The United States House of Representatives passed a ban on the future sale of DJI drones in the U.S. on Friday, making the DJI ban more likely than not. The “Countering CCP Drones Act” is part of the United States’ 2025 National Defense Authorization Act (FY25 NDAA), a major piece of yearly legislation allotting defense spending for the coming year.

Drone maker DJI is based in China and controls over 70% of the world’s drone market share, a combination that threatens U.S. lawmakers. As we first reported in April, 6% of DJI stock lies in the hands of Chinese state-owned businesses, which has led to fears of Chinese government backdoors, national security risks, and other fears of Chinese surveillance using the company’s drones. And of course, there lies the more real concern for U.S. lawmakers that DJI’s success would continue to strengthen the Chinese economy.

Elise Stefanik, the Republican representative from New York who sponsors the anti-DJI legislation, said of the drones, “DJI presents an unacceptable national security risk, and it is past time that drones made by Communist China are removed from America.” Of course, this unacceptable risk has not seemed to faze the U.S. military and police complex, which generally favors use of the drones in law enforcement. DJI products have also been used in the Russian war against Ukraine, a use-case U.S. lawmakers fear though DJI has denounced all military use of its drones. 

The Countering CCP Drones Act, along with a scattering of other pet laws and culture war staples, is buried within the folds of this year’s National Defense Authorization Act. The NDAA must be passed every year, though some political theater may delay its passage, and both houses of the United States Congress (the House of Representatives and the Senate) have moved the spending bill through its early phases. The House has fully passed the bill, including the Countering CCP Drones Act, and now we wait for the Senate to pass its version, so the two can be combined and signed into law by President Biden.
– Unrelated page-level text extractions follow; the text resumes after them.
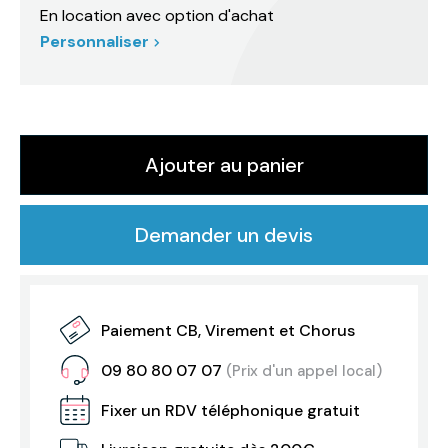
En location avec option d'achat
Personnaliser
Ajouter au panier
Demander un devis
Paiement CB, Virement et Chorus
09 80 80 07 07
(Prix d'un appel local)
Fixer un RDV téléphonique gratuit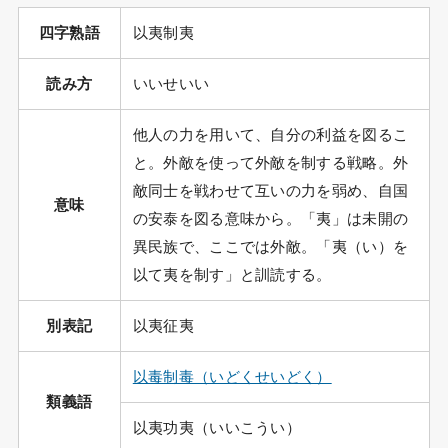
四字熟語
以夷制夷
読み方
いいせいい
他人の力を用いて、自分の利益を図るこ
と。外敵を使って外敵を制する戦略。外
敵同士を戦わせて互いの力を弱め、自国
意味
の安泰を図る意味から。「夷」は未開の
異民族で、ここでは外敵。「夷（い）を
以て夷を制す」と訓読する。
別表記
以夷征夷
以毒制毒（いどくせいどく）
類義語
以夷功夷（いいこうい）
The current state of legislation would not prohibit the use of already purchased DJI drones in the United States, only the sale of DJI products in the U.S. Doing so would eliminate the most popular and highest-end drones used in the United States. The bill, while popular in Congress, still has a chance of being stopped. Concerned U.S. residents who disagree with the bill should contact their U.S. Senators and ask for the Countering CCP Drones Act to be dropped from the NDAA.

While not as direct an attack on China as some moves associated with the U.S.-China trade war over semiconductors, the DJI ban would follow a tradition of tariffs and bans against successful Chinese companies in the U.S. Most bans affect the most commercially successful companies and entities from operation in the U.S., though lawmakers claim the goal is safety rather than a trade conflict. U.S. Secretary of State Antony Blinken recently argued, “What we’re focused on is only the most sensitive technology that could pose a threat to our security. We’re not focused on cutting off trade, or for that matter containing or holding back China.”